Consider Karl Lagerfeld and Chanel, pioneers in itinerant fashion, which arrived in Havana just as the isolated, frozen-in-the-Fifties island nation is opening up to the world, its May 3 show coinciding with the arrival of the first American cruise ship in decades. The open-air event not only dazzled guests, but attracted the attention of many mainstream TV networks — and hundreds of locals.
“Since I put cruise on the road, they all feel they have to do it,” Lagerfeld says of his competitors. He and Chanel have ventured to Singapore, Saint-Tropez and Dubai for cruise — not forgetting the Métiers d’Art collections for pre-fall that have been unveiled in such places as Salzburg, Edinburgh and Shanghai.
Fashion brands are learning that such events, scheduled outside of crammed fashion weeks, garner fuller attention, generate more online impressions — and allow them to spin narratives and create compelling content around the collection, and for social media channels.
To be sure, itinerant cruise shows represent a colossal riposte to the see-now-buy-now juggernaut.
So says Michael Burke, chairman and chief executive officer of Vuitton, whose women’s designer Nicolas Ghesquière chose the groovy, otherworldly Niterói Contemporary Art Museum by Oscar Niemeyer in Rio as a backdrop.
Eighteen months in the making, showcasing clothes that hang in the stores from November to June, cruise represents Vuitton’s largest and most important delivery, which is why it flew in 300 of its best clients, a sizable international press contingent and celebrities including Alicia Vikander, Catherine Deneuve and Jaden Smith.
“We try to slow down the clock in this day when everything is speeding up,” Burke says. “Instead of seeing 12 shows a day, you see one show and you get to enter into the whole story.”
The executive explains that people now rely on smartphones and other devices to remember phone numbers and record experiences. “We’ve outsourced our memory to the cloud,” he says. “These moments conquer that. These moments allow you to create memories. It happens when you have a conjunction of time, place and vision.”

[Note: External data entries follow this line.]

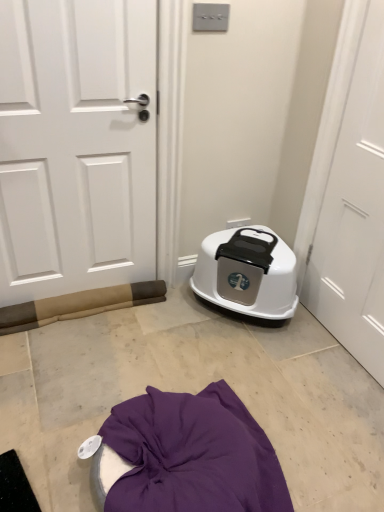 Question: In terms of size, does white matte door at left, acting as the second door starting from the right, appear bigger or smaller than white matte door at right, which is counted as the first door, starting from the right?

Choices:
 (A) big
 (B) small

Answer: (A)

Question: From the image's perspective, is white matte door at left, acting as the second door starting from the right, located above or below white matte door at right, arranged as the second door when viewed from the left?

Choices:
 (A) below
 (B) above

Answer: (B)

Question: Estimate the real-world distances between objects in this image. Which object is closer to the white matte door at right, which is counted as the first door, starting from the right?

Choices:
 (A) white matte door at left, acting as the second door starting from the right
 (B) white plastic litter box at center

Answer: (B)

Question: Estimate the real-world distances between objects in this image. Which object is farther from the white plastic litter box at center?

Choices:
 (A) white matte door at left, the first door positioned from the left
 (B) white matte door at right, which is counted as the first door, starting from the right

Answer: (A) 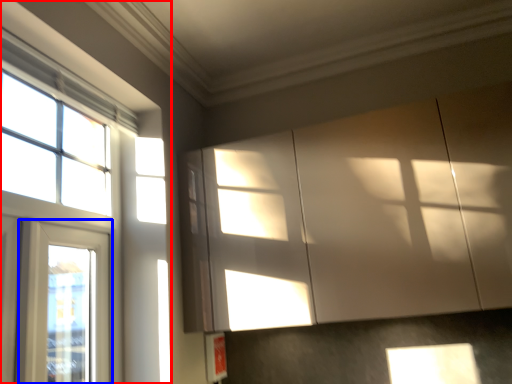 Question: Which object appears farthest to the camera in this image, window (highlighted by a red box) or window (highlighted by a blue box)?

Choices:
 (A) window
 (B) window

Answer: (B) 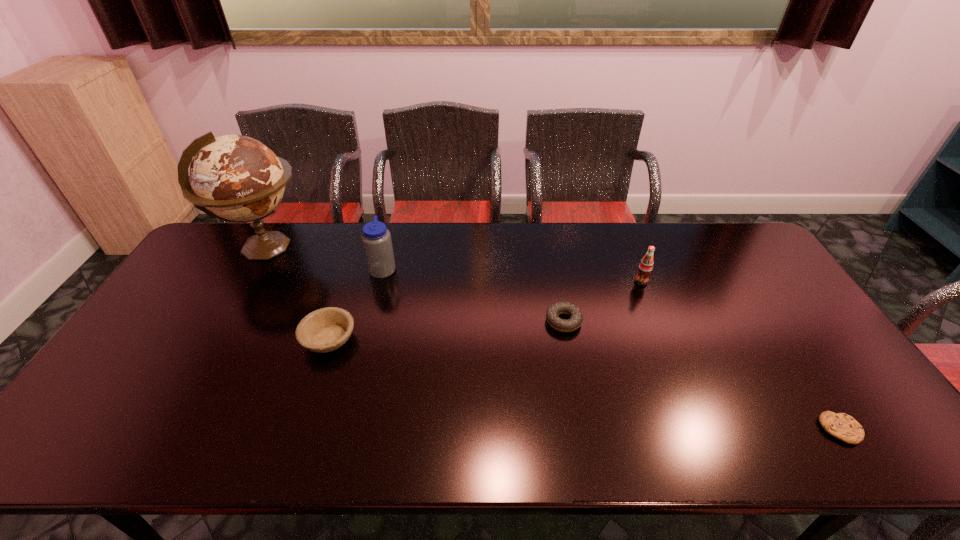 This screenshot has height=540, width=960. In order to click on globe in this screenshot , I will do `click(235, 178)`.

Where is `the tallest object`? This screenshot has width=960, height=540. the tallest object is located at coordinates (235, 178).

At what (x,y) coordinates should I click in order to perform the action: click on water bottle. Please return your answer as a coordinate pair (x, y). Looking at the image, I should click on (376, 239).

Image resolution: width=960 pixels, height=540 pixels. What are the coordinates of `the second object from right to left` in the screenshot? It's located at (645, 267).

Find the location of a particular element. This screenshot has width=960, height=540. soda is located at coordinates (645, 267).

You are a GUI agent. You are given a task and a screenshot of the screen. Output one action in this format:
    pyautogui.click(x=<x>, y=<y>)
    Task: Click on the fourth tallest object
    The width and height of the screenshot is (960, 540).
    Given the screenshot: What is the action you would take?
    (324, 330)

Where is `the second shortest object`? The width and height of the screenshot is (960, 540). the second shortest object is located at coordinates (576, 317).

This screenshot has height=540, width=960. I want to click on doughnut, so click(576, 317).

Locate an element on the screen. the shortest object is located at coordinates (842, 426).

At what (x,y) coordinates should I click in order to perform the action: click on cookie. Please return your answer as a coordinate pair (x, y). The image size is (960, 540). Looking at the image, I should click on (842, 426).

Ghesquière, who favors midcentury architectural marvels as a cruise venue, concurs.
“I think people love to see the clothes in a different context than a fashion show, as there are so many fashion shows,” he says. “When we travel, we integrate the landscape of the country we are visiting and I think it’s quite strong.”
Beyond a compelling communication tool, such shows become a “cultural event” in the destination, he adds.

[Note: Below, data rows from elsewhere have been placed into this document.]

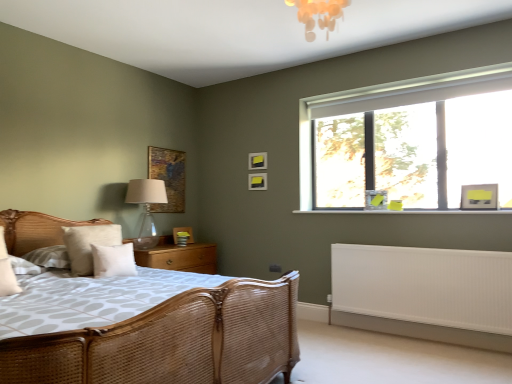 This screenshot has width=512, height=384. In order to click on free space in front of wooden picture frame at lower center, which appears as the fifth picture frame when viewed from the front in this screenshot , I will do `click(180, 243)`. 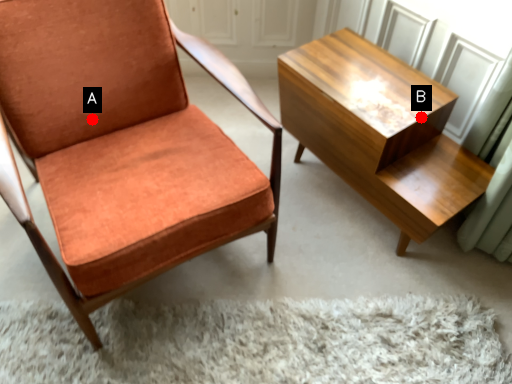 Question: Two points are circled on the image, labeled by A and B beside each circle. Among these points, which one is nearest to the camera?

Choices:
 (A) A is closer
 (B) B is closer

Answer: (B) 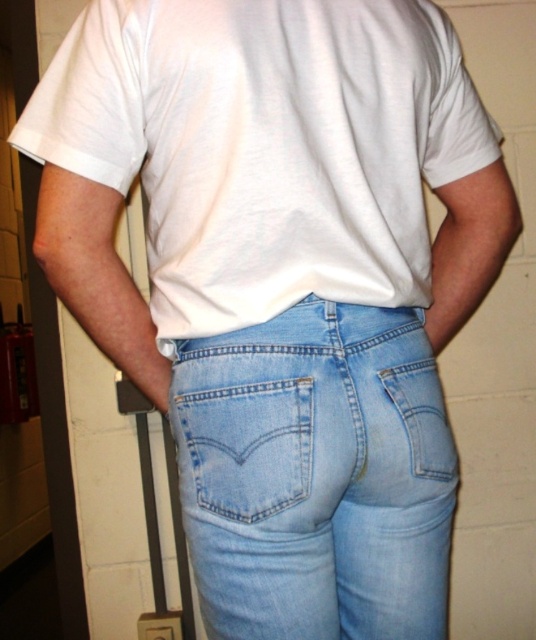 Is light blue denim jeans at center in front of light blue denim pocket at center?

No, light blue denim jeans at center is further to the viewer.

Which is behind, point (438, 381) or point (229, 452)?

The point (438, 381) is behind.

Who is more forward, (217, 493) or (236, 460)?

Point (236, 460)

At what (x,y) coordinates should I click in order to perform the action: click on light blue denim jeans at center. Please return your answer as a coordinate pair (x, y). Looking at the image, I should click on tap(316, 476).

Consider the image. Is light blue denim pocket at center closer to the viewer compared to light blue denim pocket at lower center?

Yes, it is in front of light blue denim pocket at lower center.

Can you confirm if light blue denim pocket at center is positioned to the right of light blue denim pocket at lower center?

Incorrect, light blue denim pocket at center is not on the right side of light blue denim pocket at lower center.

Is point (281, 460) positioned before point (435, 460)?

That is True.

At what (x,y) coordinates should I click in order to perform the action: click on light blue denim pocket at center. Please return your answer as a coordinate pair (x, y). Image resolution: width=536 pixels, height=640 pixels. Looking at the image, I should click on (242, 444).

Is light blue denim jeans at center to the right of light blue denim pocket at lower center from the viewer's perspective?

Incorrect, light blue denim jeans at center is not on the right side of light blue denim pocket at lower center.

Between point (228, 532) and point (426, 397), which one is positioned behind?

Point (426, 397)

Locate an element on the screen. This screenshot has width=536, height=640. light blue denim jeans at center is located at coordinates (316, 476). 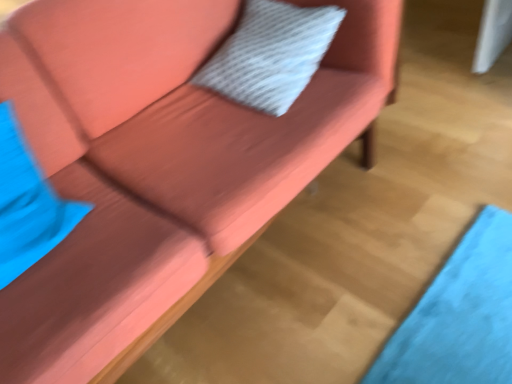 The image size is (512, 384). Describe the element at coordinates (28, 204) in the screenshot. I see `blue fabric pillow at left, the 2th pillow from the right` at that location.

You are a GUI agent. You are given a task and a screenshot of the screen. Output one action in this format:
    pyautogui.click(x=<x>, y=<y>)
    Task: Click on the blue fabric pillow at left, the 2th pillow from the back
    
    Given the screenshot: What is the action you would take?
    pyautogui.click(x=28, y=204)

The width and height of the screenshot is (512, 384). Find the location of `white textured pillow at center, positioned as the second pillow in bottom-to-top order`. white textured pillow at center, positioned as the second pillow in bottom-to-top order is located at coordinates (270, 54).

Describe the element at coordinates (270, 54) in the screenshot. The width and height of the screenshot is (512, 384). I see `white textured pillow at center, which is counted as the first pillow, starting from the top` at that location.

The image size is (512, 384). Find the location of `blue fabric pillow at left, the 2th pillow from the back`. blue fabric pillow at left, the 2th pillow from the back is located at coordinates (28, 204).

Does white textured pillow at center, which is counted as the first pillow, starting from the top, appear on the left side of blue fabric pillow at left, which ranks as the first pillow in left-to-right order?

Incorrect, white textured pillow at center, which is counted as the first pillow, starting from the top, is not on the left side of blue fabric pillow at left, which ranks as the first pillow in left-to-right order.

Relative to blue fabric pillow at left, which is the 1th pillow from front to back, is white textured pillow at center, the 1th pillow in the right-to-left sequence, in front or behind?

Clearly, white textured pillow at center, the 1th pillow in the right-to-left sequence, is behind blue fabric pillow at left, which is the 1th pillow from front to back.

Does point (281, 21) appear closer or farther from the camera than point (25, 174)?

Point (281, 21) appears to be farther away from the viewer than point (25, 174).

From the image's perspective, which is below, white textured pillow at center, which is counted as the first pillow, starting from the top, or blue fabric pillow at left, the 2th pillow from the right?

blue fabric pillow at left, the 2th pillow from the right, is shown below in the image.

Consider the image. From a real-world perspective, who is located lower, white textured pillow at center, which is the second pillow in left-to-right order, or blue fabric pillow at left, placed as the second pillow when sorted from top to bottom?

white textured pillow at center, which is the second pillow in left-to-right order, is physically lower.

Considering the relative sizes of white textured pillow at center, positioned as the second pillow in bottom-to-top order, and blue fabric pillow at left, which ranks as the first pillow in left-to-right order, in the image provided, is white textured pillow at center, positioned as the second pillow in bottom-to-top order, thinner than blue fabric pillow at left, which ranks as the first pillow in left-to-right order,?

Incorrect, the width of white textured pillow at center, positioned as the second pillow in bottom-to-top order, is not less than that of blue fabric pillow at left, which ranks as the first pillow in left-to-right order.

Considering the sizes of white textured pillow at center, which is the second pillow in left-to-right order, and blue fabric pillow at left, the 2th pillow from the back, in the image, is white textured pillow at center, which is the second pillow in left-to-right order, taller or shorter than blue fabric pillow at left, the 2th pillow from the back,?

In the image, white textured pillow at center, which is the second pillow in left-to-right order, appears to be shorter than blue fabric pillow at left, the 2th pillow from the back.

Between white textured pillow at center, which is counted as the first pillow, starting from the top, and blue fabric pillow at left, which is the 1th pillow from front to back, which one has larger size?

With larger size is white textured pillow at center, which is counted as the first pillow, starting from the top.

Is white textured pillow at center, positioned as the second pillow in bottom-to-top order, surrounding blue fabric pillow at left, the 2th pillow from the right?

That's incorrect, blue fabric pillow at left, the 2th pillow from the right, is not inside white textured pillow at center, positioned as the second pillow in bottom-to-top order.

Is white textured pillow at center, the 1th pillow in the right-to-left sequence, with blue fabric pillow at left, which ranks as the first pillow in bottom-to-top order?

No.

Is white textured pillow at center, which appears as the second pillow when viewed from the front, aimed at blue fabric pillow at left, which ranks as the first pillow in left-to-right order?

Yes, white textured pillow at center, which appears as the second pillow when viewed from the front, is aimed at blue fabric pillow at left, which ranks as the first pillow in left-to-right order.

You are a GUI agent. You are given a task and a screenshot of the screen. Output one action in this format:
    pyautogui.click(x=<x>, y=<y>)
    Task: Click on the pillow that appears below the white textured pillow at center, which appears as the second pillow when viewed from the front (from the image's perspective)
    The image size is (512, 384).
    Given the screenshot: What is the action you would take?
    pyautogui.click(x=28, y=204)

Between blue fabric pillow at left, placed as the second pillow when sorted from top to bottom, and white textured pillow at center, which is the second pillow in left-to-right order, which one appears on the right side from the viewer's perspective?

white textured pillow at center, which is the second pillow in left-to-right order.

Which object is closer to the camera, blue fabric pillow at left, which is the 1th pillow from front to back, or white textured pillow at center, which is the second pillow in left-to-right order?

→ blue fabric pillow at left, which is the 1th pillow from front to back.

Is point (7, 280) more distant than point (282, 9)?

No.

From the image's perspective, does blue fabric pillow at left, which ranks as the first pillow in bottom-to-top order, appear lower than white textured pillow at center, the 1th pillow in the right-to-left sequence?

Yes.

From a real-world perspective, does blue fabric pillow at left, the 2th pillow from the right, stand above white textured pillow at center, which is counted as the first pillow, starting from the top?

Yes, from a real-world perspective, blue fabric pillow at left, the 2th pillow from the right, is over white textured pillow at center, which is counted as the first pillow, starting from the top

Looking at their sizes, would you say blue fabric pillow at left, which ranks as the first pillow in bottom-to-top order, is wider or thinner than white textured pillow at center, positioned as the second pillow in bottom-to-top order?

Clearly, blue fabric pillow at left, which ranks as the first pillow in bottom-to-top order, has less width compared to white textured pillow at center, positioned as the second pillow in bottom-to-top order.

Between blue fabric pillow at left, placed as the second pillow when sorted from top to bottom, and white textured pillow at center, which appears as the second pillow when viewed from the front, which one has less height?

With less height is white textured pillow at center, which appears as the second pillow when viewed from the front.

Considering the sizes of objects blue fabric pillow at left, the 2th pillow from the back, and white textured pillow at center, which is counted as the first pillow, starting from the top, in the image provided, who is smaller, blue fabric pillow at left, the 2th pillow from the back, or white textured pillow at center, which is counted as the first pillow, starting from the top,?

With smaller size is blue fabric pillow at left, the 2th pillow from the back.

Is white textured pillow at center, which is counted as the first pillow, starting from the top, inside blue fabric pillow at left, which is the 1th pillow from front to back?

No, white textured pillow at center, which is counted as the first pillow, starting from the top, is not surrounded by blue fabric pillow at left, which is the 1th pillow from front to back.

Are blue fabric pillow at left, placed as the second pillow when sorted from top to bottom, and white textured pillow at center, positioned as the second pillow in bottom-to-top order, located far from each other?

No.

Is blue fabric pillow at left, the 2th pillow from the right, facing towards white textured pillow at center, which is the second pillow in left-to-right order?

No, blue fabric pillow at left, the 2th pillow from the right, is not aimed at white textured pillow at center, which is the second pillow in left-to-right order.

How different are the orientations of blue fabric pillow at left, the 2th pillow from the right, and white textured pillow at center, positioned as the second pillow in bottom-to-top order, in degrees?

88.9 degrees separate the facing orientations of blue fabric pillow at left, the 2th pillow from the right, and white textured pillow at center, positioned as the second pillow in bottom-to-top order.

I want to click on pillow above the blue fabric pillow at left, which ranks as the first pillow in bottom-to-top order (from the image's perspective), so click(x=270, y=54).

You are a GUI agent. You are given a task and a screenshot of the screen. Output one action in this format:
    pyautogui.click(x=<x>, y=<y>)
    Task: Click on the pillow located in front of the white textured pillow at center, the 1th pillow in the right-to-left sequence
    
    Given the screenshot: What is the action you would take?
    [28, 204]

At what (x,y) coordinates should I click in order to perform the action: click on pillow on the right of blue fabric pillow at left, the 2th pillow from the right. Please return your answer as a coordinate pair (x, y). Image resolution: width=512 pixels, height=384 pixels. Looking at the image, I should click on (270, 54).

Dior’s cruise showing at Blenheim Palace, amid the green and pleasant land of Oxfordshire, dotted with sheep, was a mega-homecoming the French house embellished with a slew of side events.
The late founder had shown there in 1954; his successor Yves Saint Laurent in 1958, and the present fashion flock was duly impressed to arrive at the monumental country residence, one of the biggest in England. The journey alone was indulgent and unforgettable as Dior privatized an Orient Express train, decked it out in branding and served wild Scottish salmon, chicken drenched in mushroom cream and blackberry-apricot crumble to the likes of Kate Mara, Riley Keough and Emma Roberts. Ruinart flowed as freely as the rain fell.
The wining and dining had started the night before as Dior re-branded the Audley pub in London’s Mayfair with the image of an elegant lady in all her New Look splendor raising a pint of beer. Mirrors, coasters and the bunting over the bar all bore the humorous Lady Dior logo, as did the muscled arms of the waiters who were serving trays of Champagne.
Next stop was a tour of Dior’s art-stuffed new flagship on New Bond Street. It shelters a slew of exclusive home wares and Lady Dior bags reimagined by Marc Quinn, one of those buzzy Young British Artists.
Ceo Sidney Toledano notes that the company accelerated renovations of the four-story boutique so the palatial store, its biggest in Europe, could open in tandem with the cruise event, which sprawled over three days and ended with a farewell brunch at the Chiltern Firehouse.
Gucci’s coup was to win permission from Westminster Abbey, one of the holiest places in Britain, to parade Alessandro Michele’s collection under the stone arches of the cloisters, the audience seated on embroidered pillows to protect their pampered bottoms from the chilly stone pews.
Alexa Chung says she was smitten not only with the choir music, “but especially that naughty feeling of doing something you shouldn’t be: Being in a church, but being there for fun. It was kind of like gossiping in the chapel at school.”
Michele filled his runway with a cast of eccentric English characters, from punks in studded jeans jackets to frumpy church ladies with headscarves toting boxy purses in the crooks of their arms.
Later, Michele and company let their hair down at the after party, staged in an 18th-century mansion on Piccadilly with a performance by Annie Lennox and a host of DJs.
Gucci president and ceo Marco Bizzarri says itinerant cruise spectacle helps the brand amplify its new design direction, with Michele scarcely 18 months into the job and having made a U-turn from its jet-set, Capri sensibility to unhinged eccentricity and androgyny.
“We wanted the cruise show to keep maintaining the momentum and to keep communicating what we are doing,” he says. “At the beginning of change, the more you communicate the different position and the different aesthetic, the better it’s going to be because you’re shortening the period in which the consumer understands what you’re doing.”
Who knew long trips could be a shortcut?